Tuesday, February 21, 2006

Shot List

"If I don't know where to put the camera in a scene, something else is wrong." - Godard

This afternoon I meet with the DP to discuss a shot list. We've been throwing ideas about in passing conversations for the past several weeks. I have ideas and storyboards. More importantly, by allowing myself a producer's and a cinematographer's collaboration, I can think about this shot list in a way that I've never before been able.

Instead of thinking about the framing in a concrete, finished, result-oriented manner, I've been thinking about how much space I want to feel. Rather I want to push into or pull away from the subject. How much do I want the audience to breathe? How can I force perspective to allow these things? How can I use the frame to define relationships?

I'm also more open to camera movement than ever before. There's serious talk about Steadicam. If you asked me about Steadicam a year ago, you would have been the recipient of a tart diatribe.

I'm allowing Godard's watchwords to serve me. I'm not conforming a shot arbitrarily in order not to feel stuck or uninspired. I'm considering that my lack of inspiration may indeed be the result of some shortcoming in the writing or earlier blocking.

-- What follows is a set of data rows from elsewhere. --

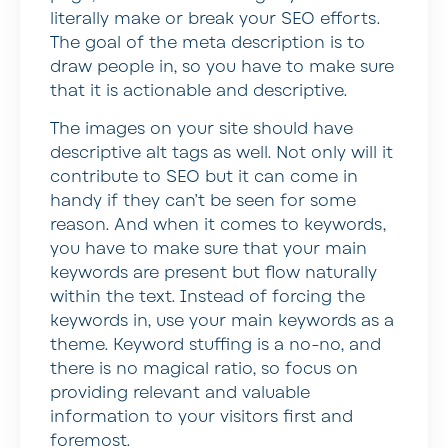
literally make or break your SEO efforts.
The goal of the meta description is to
draw people in, so you have to make sure
that it is actionable and descriptive.
The images on your site should have
descriptive alt tags as well. Not only will it
contribute to SEO but it can come in
handy if they can’t be seen for some
reason. And when it comes to keywords,
you have to make sure that your main
keywords are present but flow naturally
within the text. Instead of forcing the
keywords in, use your main keywords as a
theme. Keyword stuffing is a no-no, and
there is no magical ratio, so focus on
providing relevant and valuable
information to your visitors first and
foremost.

A friend that has completed a feature and is preparing her second confessed to me that she didn't know where to put the camera. In order to feel superior to her, internally at least, I preened that I didn't ever have that problem. That bit of self-deception could really endanger my work if I don't let go of feeling insecure that K. made a feature film and I haven't.
(Even though I deserve it more than her. Just ask me. In fits of shadenfreude, I reveled that her first film stunk. Ugh. That shadenfreude sure ain't pretty.)